A light sponge cake with a delicious strawberry and raspberry filling. Decorate with hearts for an adorable treat this Valentine's Day.
Makes 8 Servings
Ingredients for the sponge
110g plain flour, sifted
300ml Two Chicks egg whites
50g icing sugar
50ml vegetable oil
1 teaspoon baking powder
1 teaspoon vanilla extract
Pink food colouring
For the filling
50g fresh strawberries
50g fresh raspberries
150g mascarpone cheese
250g ricotta cheese
50g icing sugar
Method
- Preheat oven to 180°C/160°C fan/gas mark 4.
- Line a large baking tray with greaseproof baking paper. Set aside.
- Whisk egg whites to stiff peaks. Add sugar and beat.
- Add sifted flour and baking powder to the egg whites and gently mix everything together with a spatula. Fold in oil and vanilla extract.
- Add 4 tbsp of cake batter into a small bowl. Add pink food colouring and mix.
- Transfer the cake mixture into a small piping bag. Cut the end of the piping bag and use to draw hearts and dots onto the baking paper.
- Bake for a few minutes then remove from the oven.
- Pour the remaining mixture into the tray, spread evenly a spatula, then bake for another 15 minutes. Let the cake cool down completely.

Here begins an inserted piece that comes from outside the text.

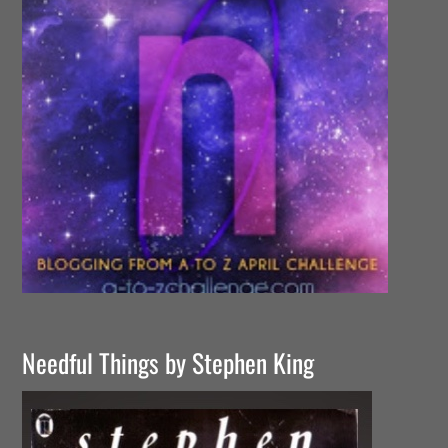
Needful Things by Stephen King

- To make the filling, wash and blend the strawberries and raspberries until smooth. Sift to remove the seeds. Blend the berries with the mascarpone, ricotta and icing sugar. Beat until combined. Spread the filling evenly on the cake.
- Roll the cake up and wrap in clingfilm to keep it's shape. Transfer to the fridge for at least 2 hours before serving.